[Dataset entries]
◆ ◆ ◆
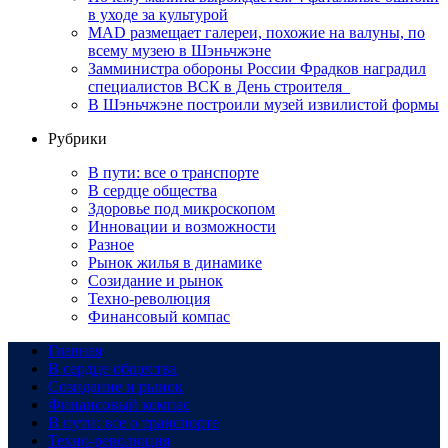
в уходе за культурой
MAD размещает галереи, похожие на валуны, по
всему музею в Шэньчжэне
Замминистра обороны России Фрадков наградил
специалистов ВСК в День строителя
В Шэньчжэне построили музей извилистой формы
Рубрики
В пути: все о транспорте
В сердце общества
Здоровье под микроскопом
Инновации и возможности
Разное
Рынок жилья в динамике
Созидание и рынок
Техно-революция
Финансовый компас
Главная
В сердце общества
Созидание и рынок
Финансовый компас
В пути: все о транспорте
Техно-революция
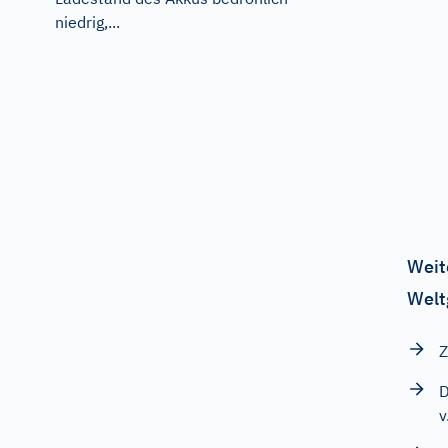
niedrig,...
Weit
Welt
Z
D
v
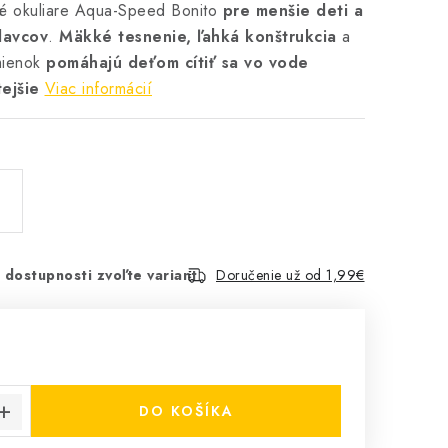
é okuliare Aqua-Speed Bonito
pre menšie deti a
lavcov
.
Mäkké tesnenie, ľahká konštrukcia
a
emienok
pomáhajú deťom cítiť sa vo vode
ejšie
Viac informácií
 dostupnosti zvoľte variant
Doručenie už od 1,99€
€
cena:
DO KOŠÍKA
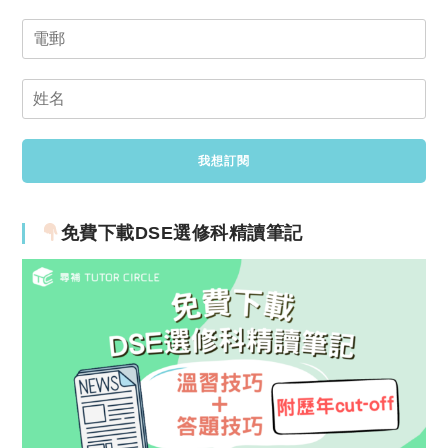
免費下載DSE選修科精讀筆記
◆ ◆ ◆
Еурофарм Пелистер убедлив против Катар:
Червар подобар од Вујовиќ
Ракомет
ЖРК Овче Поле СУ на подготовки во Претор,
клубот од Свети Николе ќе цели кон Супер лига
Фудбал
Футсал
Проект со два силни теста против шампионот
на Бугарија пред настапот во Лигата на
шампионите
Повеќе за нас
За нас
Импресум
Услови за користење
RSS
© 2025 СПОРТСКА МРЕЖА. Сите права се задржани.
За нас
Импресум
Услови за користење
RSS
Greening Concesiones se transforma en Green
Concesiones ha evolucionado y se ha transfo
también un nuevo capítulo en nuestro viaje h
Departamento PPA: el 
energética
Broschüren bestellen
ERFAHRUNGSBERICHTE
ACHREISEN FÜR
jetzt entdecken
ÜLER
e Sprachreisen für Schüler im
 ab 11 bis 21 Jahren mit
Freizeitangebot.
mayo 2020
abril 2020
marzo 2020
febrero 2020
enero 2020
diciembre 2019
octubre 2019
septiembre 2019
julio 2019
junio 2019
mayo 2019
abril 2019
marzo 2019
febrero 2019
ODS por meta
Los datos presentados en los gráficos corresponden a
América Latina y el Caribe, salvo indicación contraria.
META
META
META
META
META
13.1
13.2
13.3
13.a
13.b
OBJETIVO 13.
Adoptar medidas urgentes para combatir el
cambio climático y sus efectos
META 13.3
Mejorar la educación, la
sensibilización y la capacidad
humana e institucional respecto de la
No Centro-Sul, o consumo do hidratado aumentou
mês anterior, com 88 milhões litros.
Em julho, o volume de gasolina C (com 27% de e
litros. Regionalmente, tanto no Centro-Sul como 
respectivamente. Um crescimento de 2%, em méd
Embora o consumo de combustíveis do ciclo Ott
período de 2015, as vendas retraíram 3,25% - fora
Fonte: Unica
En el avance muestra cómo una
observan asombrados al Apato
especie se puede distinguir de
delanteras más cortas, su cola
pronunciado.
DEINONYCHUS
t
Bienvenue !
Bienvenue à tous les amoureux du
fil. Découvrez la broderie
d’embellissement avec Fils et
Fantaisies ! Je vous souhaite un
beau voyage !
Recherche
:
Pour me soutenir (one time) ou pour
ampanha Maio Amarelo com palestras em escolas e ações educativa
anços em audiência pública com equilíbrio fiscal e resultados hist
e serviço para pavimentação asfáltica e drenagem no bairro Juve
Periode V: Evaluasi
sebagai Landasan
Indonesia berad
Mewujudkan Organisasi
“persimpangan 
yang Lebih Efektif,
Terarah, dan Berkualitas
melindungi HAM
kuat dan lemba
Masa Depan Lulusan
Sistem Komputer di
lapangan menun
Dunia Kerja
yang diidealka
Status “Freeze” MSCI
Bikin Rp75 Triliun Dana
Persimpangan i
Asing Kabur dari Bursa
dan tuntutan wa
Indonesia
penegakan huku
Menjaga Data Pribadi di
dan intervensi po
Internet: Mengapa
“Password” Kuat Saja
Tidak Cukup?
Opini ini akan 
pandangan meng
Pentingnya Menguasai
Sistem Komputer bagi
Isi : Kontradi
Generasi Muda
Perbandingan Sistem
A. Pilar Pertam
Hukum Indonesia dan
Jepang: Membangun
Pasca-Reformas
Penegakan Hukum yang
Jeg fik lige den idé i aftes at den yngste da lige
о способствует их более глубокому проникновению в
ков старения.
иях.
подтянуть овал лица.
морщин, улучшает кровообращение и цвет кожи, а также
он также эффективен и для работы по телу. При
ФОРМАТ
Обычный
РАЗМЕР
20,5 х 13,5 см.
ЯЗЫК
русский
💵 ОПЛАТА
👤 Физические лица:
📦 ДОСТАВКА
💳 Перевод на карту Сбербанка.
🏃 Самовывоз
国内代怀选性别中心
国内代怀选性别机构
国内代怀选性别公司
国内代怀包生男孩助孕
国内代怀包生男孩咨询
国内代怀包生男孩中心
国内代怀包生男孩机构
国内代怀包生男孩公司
◆ ◆ ◆
- Exercise requirements -
Although the records above contain pictures, the copy should not; retype exactly the lines from the one containing "в уходе за культурой" through the one containing "免費下載DSE選修科精讀筆記".

- Response -
в уходе за культурой
MAD размещает галереи, похожие на валуны, по
всему музею в Шэньчжэне
Замминистра обороны России Фрадков наградил
специалистов ВСК в День строителя
В Шэньчжэне построили музей извилистой формы
Рубрики
В пути: все о транспорте
В сердце общества
Здоровье под микроскопом
Инновации и возможности
Разное
Рынок жилья в динамике
Созидание и рынок
Техно-революция
Финансовый компас
Главная
В сердце общества
Созидание и рынок
Финансовый компас
В пути: все о транспорте
Техно-революция
niedrig,...
Weit
Welt
Z
D
v
é okuliare Aqua-Speed Bonito
pre menšie deti a
lavcov
.
Mäkké tesnenie, ľahká konštrukcia
a
emienok
pomáhajú deťom cítiť sa vo vode
ejšie
Viac informácií
 dostupnosti zvoľte variant
Doručenie už od 1,99€
€
cena:
DO KOŠÍKA
免費下載DSE選修科精讀筆記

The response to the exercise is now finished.